In a prior life, late October was the time for The List. An e-mail would go out to all mid-level and senior management, with an attached spreadsheet of last year's corporate gift recipients. You were supposed to scan the list for your clients/vendors/partners, remove anyone who know longer warranted a gift, declare what level of gift anyone staying on the list should receive and shore up your defenses should anyone challenge your decisions.

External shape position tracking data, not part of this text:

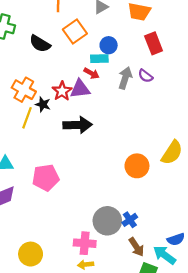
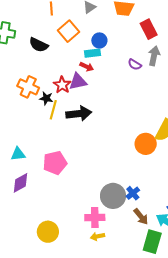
red rectangle: (154, 43) -> (149, 29), moved
gray arrow: (125, 78) -> (154, 56), moved
yellow line: (27, 118) -> (53, 110), moved
orange circle: (137, 166) -> (146, 144), moved

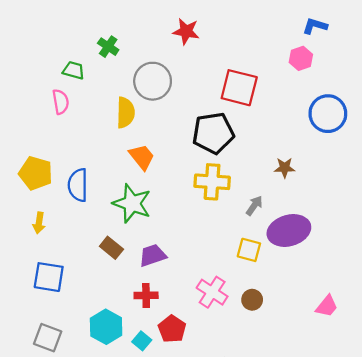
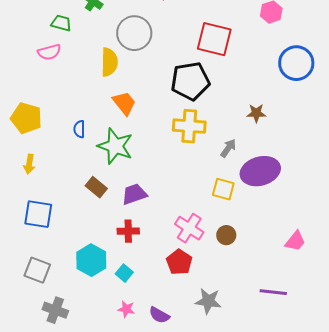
pink semicircle: (61, 102) -> (49, 52), turned 85
blue semicircle: (78, 185) -> (79, 129), moved, size x0.6
red pentagon: (172, 329) -> (179, 262), moved

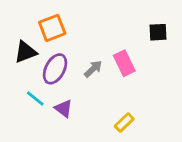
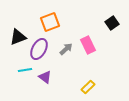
orange square: (52, 28) -> (50, 22), moved
black square: (158, 32) -> (112, 23), turned -32
cyan line: (35, 99) -> (25, 70), turned -48

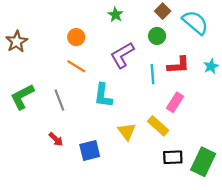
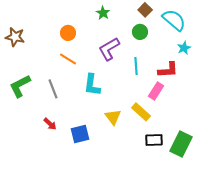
brown star: (17, 42) -> (15, 37), turned -30
red L-shape: (178, 65) -> (168, 70), moved
cyan star: (211, 66) -> (184, 48), moved

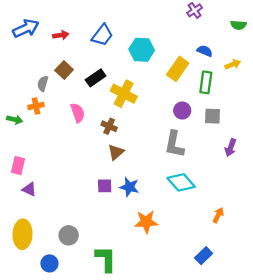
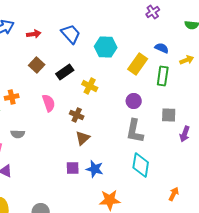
blue trapezoid: (102, 35) -> (71, 34), turned -80
gray semicircle: (43, 84) -> (18, 134), moved, turned -104
yellow cross: (124, 94) -> (90, 86), size x0.7
purple circle: (182, 110) -> (134, 101), moved
gray square: (213, 116) -> (169, 115), moved
cyan diamond: (181, 182) -> (141, 165), turned 50

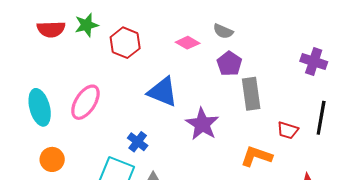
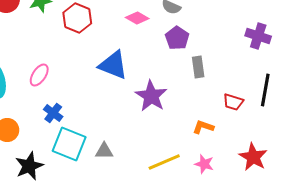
gray rectangle: (251, 94) -> (198, 67), size x0.7
pink ellipse: (85, 102) -> (39, 75), size x0.7
blue cross: (138, 142) -> (53, 113), moved
orange L-shape: (256, 156) -> (203, 127), size x0.7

Then, The List was sent up to the executive suites to be vetted. Typically, executives of other companies got the top gift - aged scotch. Lesser beings got champagne. Known non-drinkers or mere minions (if any were lucky enough to make it on The List) got a gift basket of assorted edibles. Nothing, however, is black and white or etched in stone (or the powers-that-be wouldn't have needed an entire month to vet The List of any imposters).

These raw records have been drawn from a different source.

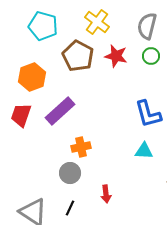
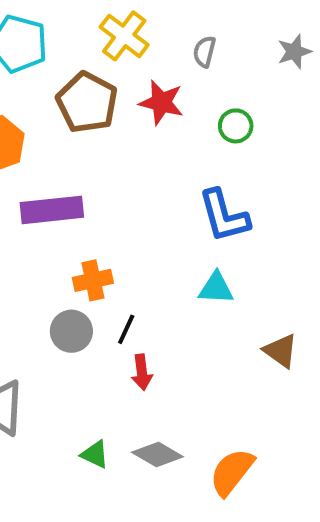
gray semicircle: (147, 26) -> (204, 52), moved, size x0.6
green circle: (151, 56) -> (236, 126), moved
purple rectangle: (60, 111) -> (52, 210), turned 36
black line: (70, 208) -> (126, 329), moved

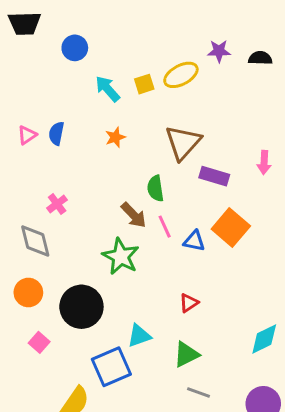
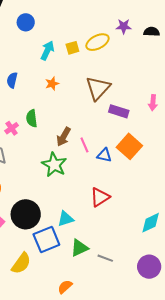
cyan arrow: (108, 89) -> (47, 51), turned 66
green semicircle: (155, 188) -> (32, 118), moved
brown arrow: (134, 215) -> (63, 137), turned 72
red triangle: (189, 303) -> (100, 197), size x1.5
black circle: (81, 307) -> (26, 214), moved
green triangle: (186, 354) -> (79, 248), moved

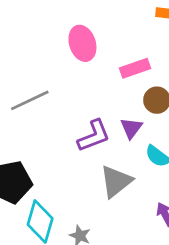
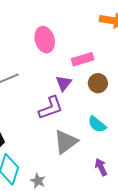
purple triangle: (131, 128) -> (64, 83), moved

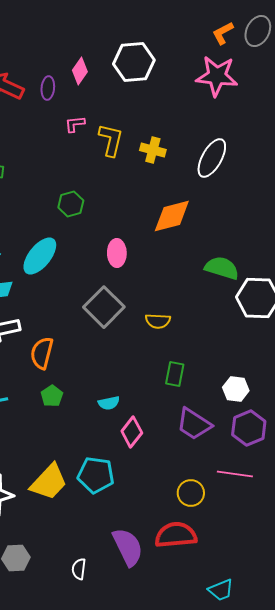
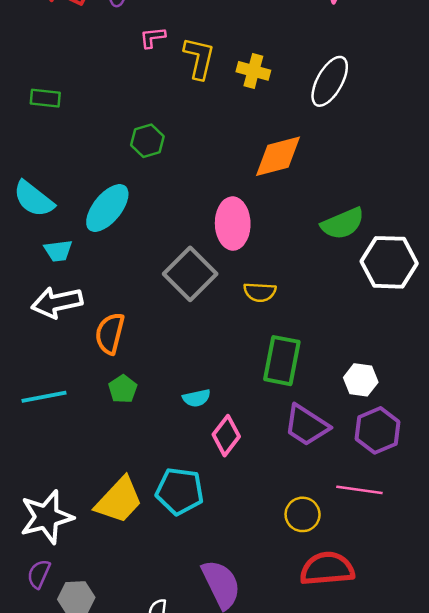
pink ellipse: (117, 253) -> (233, 224), moved, size x1.4
green semicircle: (222, 268) -> (343, 224), turned 140
green rectangle: (175, 374) -> (282, 361), size x1.5
red semicircle: (176, 535) -> (327, 569), moved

Just because someone was a senior-level executive didn't automatically warrant aged scotch. You had to be influential in some way - or a "close, personal friend" (corporate speak for we're going to ask some enormous favor of you or we offended you somehow and this is how we're apologizing) of a senior executive on our end.
Just because you got aged scotch last year did not guarantee the same level of generosity in the present. Perhaps you are no longer a "close, personal friend." Perhaps the buisness of which you are reigning emperor is no longer critical to this business. Perhaps your company contact did not advocate as loudly for you this year. All reasons warranted a drop on "The List."

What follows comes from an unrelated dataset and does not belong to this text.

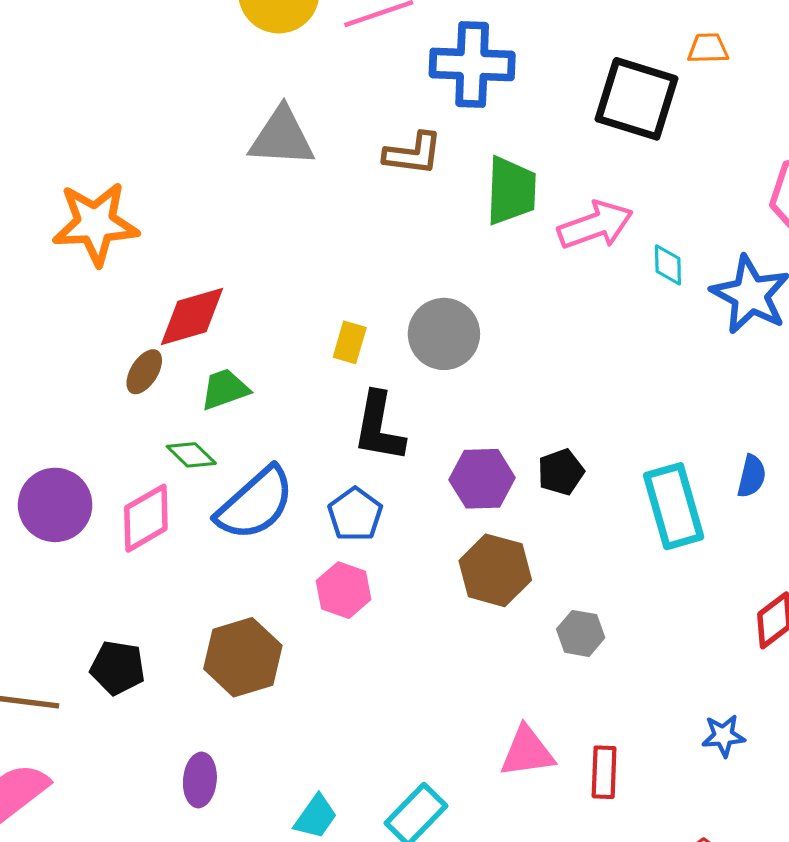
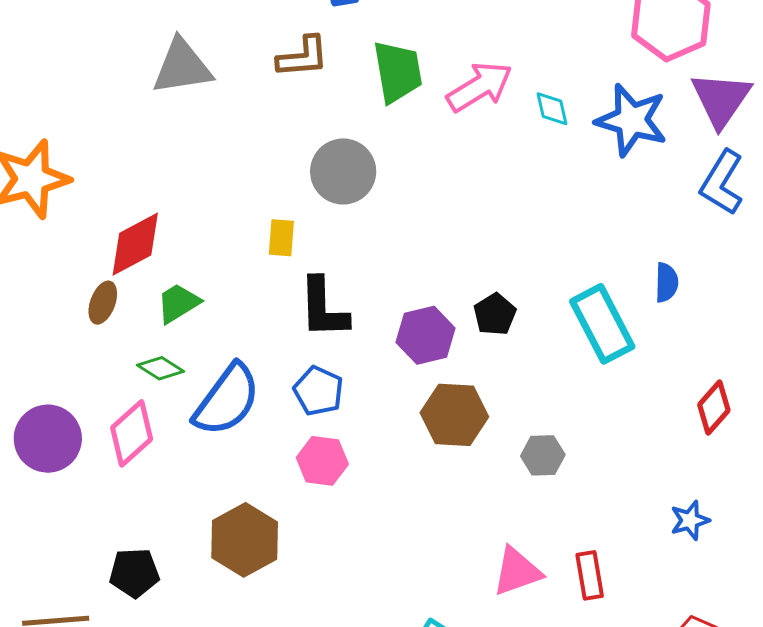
gray circle: (444, 334) -> (343, 171), moved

Wo to those who specifically requested something non-alcoholic. It didn't matter who you were, if you had such nerve (or your company contact had such nerve), you were automatically permanently relegated to the gift basket portion of The List, regardless of stature or status.
It was a throwback to the old world feudal system - with a lord standing at the top of the pile beating down the minions with a club, 'No you impertient soul - you're neither a firstborn, a clergyman or of royal blood - no Christmas gifts for you!'
The whole thing turned a group of mostly Ivy-league-educated senior managers into a group of hysterical, oversized kids as they bartered, begged and sleuthed to make sure their clients/vendors/providers were well taken care of. There was a whole social heirarchy - both in who got The List circulated to them and who really had authority to do anything more than glance, nod and say, "no changes this year." The List was taken very seriously. After all, one didn't want to be in the position of having to admit one of their clients/vendors/partners weren't worthy enough to maintain the same gift status - or remain on the list at all - as last year.
Each year, as The List was circulated (I was important enough to receive the list, but typically not important enough to move anyone up to the next gift level), the senior-level managers frenetically tried to figure out who belonged where. The rest of us mid-level minions tried to remember who typically gave the best gifts (gourmet cheeses and Mrs. Fields gift baskets were the most coveted) and squeaked like little mice, lobbying for better gifts for those who were likely to give us the best gifts, gleefully grabbing an open champagne spot, should someone higher up on the food chain deem his or her contact unworthy of such a low-level offering.
I can't say I missed "The List" frenzy this year. Though I do miss the cheeses and Mrs. Fields coookies.